<<<<

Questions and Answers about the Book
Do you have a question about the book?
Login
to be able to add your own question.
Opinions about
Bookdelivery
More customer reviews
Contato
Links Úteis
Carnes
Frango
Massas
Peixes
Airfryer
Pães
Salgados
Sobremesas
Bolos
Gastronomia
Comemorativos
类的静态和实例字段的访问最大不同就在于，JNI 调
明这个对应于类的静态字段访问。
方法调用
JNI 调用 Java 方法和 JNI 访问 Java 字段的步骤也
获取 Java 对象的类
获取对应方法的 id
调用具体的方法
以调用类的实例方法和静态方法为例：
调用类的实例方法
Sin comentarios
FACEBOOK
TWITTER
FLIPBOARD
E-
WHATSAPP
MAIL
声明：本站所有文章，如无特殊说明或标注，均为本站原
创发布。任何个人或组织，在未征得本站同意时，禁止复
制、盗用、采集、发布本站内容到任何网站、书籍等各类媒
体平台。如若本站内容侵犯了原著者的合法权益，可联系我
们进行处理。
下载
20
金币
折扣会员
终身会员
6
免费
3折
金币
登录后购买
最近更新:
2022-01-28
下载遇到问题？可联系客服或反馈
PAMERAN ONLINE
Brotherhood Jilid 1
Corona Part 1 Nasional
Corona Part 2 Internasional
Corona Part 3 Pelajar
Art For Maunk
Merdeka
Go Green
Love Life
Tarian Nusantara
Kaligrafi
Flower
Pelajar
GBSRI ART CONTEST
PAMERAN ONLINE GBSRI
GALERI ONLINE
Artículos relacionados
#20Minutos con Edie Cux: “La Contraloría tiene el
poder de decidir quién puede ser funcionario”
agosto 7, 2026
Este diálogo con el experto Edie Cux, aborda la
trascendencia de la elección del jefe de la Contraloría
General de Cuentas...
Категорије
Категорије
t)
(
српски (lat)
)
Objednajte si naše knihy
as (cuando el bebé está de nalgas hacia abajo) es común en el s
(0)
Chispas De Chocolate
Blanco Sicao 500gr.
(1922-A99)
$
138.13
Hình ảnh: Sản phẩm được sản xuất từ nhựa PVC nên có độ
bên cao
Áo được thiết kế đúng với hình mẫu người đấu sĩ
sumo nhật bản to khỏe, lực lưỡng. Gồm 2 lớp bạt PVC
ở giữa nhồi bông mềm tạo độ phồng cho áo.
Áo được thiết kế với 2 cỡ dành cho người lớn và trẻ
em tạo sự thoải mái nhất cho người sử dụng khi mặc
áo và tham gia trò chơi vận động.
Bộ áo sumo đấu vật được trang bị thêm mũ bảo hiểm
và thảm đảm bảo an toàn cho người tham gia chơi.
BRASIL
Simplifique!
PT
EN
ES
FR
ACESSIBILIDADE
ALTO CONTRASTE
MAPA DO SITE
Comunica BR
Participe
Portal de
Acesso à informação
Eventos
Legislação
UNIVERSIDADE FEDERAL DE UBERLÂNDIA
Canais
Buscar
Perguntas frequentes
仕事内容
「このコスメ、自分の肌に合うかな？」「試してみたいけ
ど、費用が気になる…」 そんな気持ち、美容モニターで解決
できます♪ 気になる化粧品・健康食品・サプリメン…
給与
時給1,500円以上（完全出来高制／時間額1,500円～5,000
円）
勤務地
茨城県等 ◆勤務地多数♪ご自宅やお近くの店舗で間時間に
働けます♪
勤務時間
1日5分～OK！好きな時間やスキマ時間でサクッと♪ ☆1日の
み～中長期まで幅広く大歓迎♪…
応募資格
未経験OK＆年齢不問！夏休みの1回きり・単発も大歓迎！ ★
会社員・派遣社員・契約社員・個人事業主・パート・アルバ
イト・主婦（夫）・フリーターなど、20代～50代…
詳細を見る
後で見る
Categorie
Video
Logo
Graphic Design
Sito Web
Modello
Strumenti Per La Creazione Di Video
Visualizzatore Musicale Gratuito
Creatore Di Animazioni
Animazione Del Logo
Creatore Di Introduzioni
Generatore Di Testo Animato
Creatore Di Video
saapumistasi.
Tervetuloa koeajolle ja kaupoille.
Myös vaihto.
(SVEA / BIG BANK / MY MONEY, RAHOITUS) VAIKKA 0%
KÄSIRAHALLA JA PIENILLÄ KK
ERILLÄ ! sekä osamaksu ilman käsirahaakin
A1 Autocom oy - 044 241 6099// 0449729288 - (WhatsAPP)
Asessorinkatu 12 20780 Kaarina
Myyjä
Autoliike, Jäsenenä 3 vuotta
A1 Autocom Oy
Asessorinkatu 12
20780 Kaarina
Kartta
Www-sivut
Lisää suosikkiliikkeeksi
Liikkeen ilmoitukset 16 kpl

>>>>

[Exercise] Which lines of the data contain "about"? Copy them all.

[Expected answer]
Questions and Answers about the Book
Do you have a question about the book?
Opinions about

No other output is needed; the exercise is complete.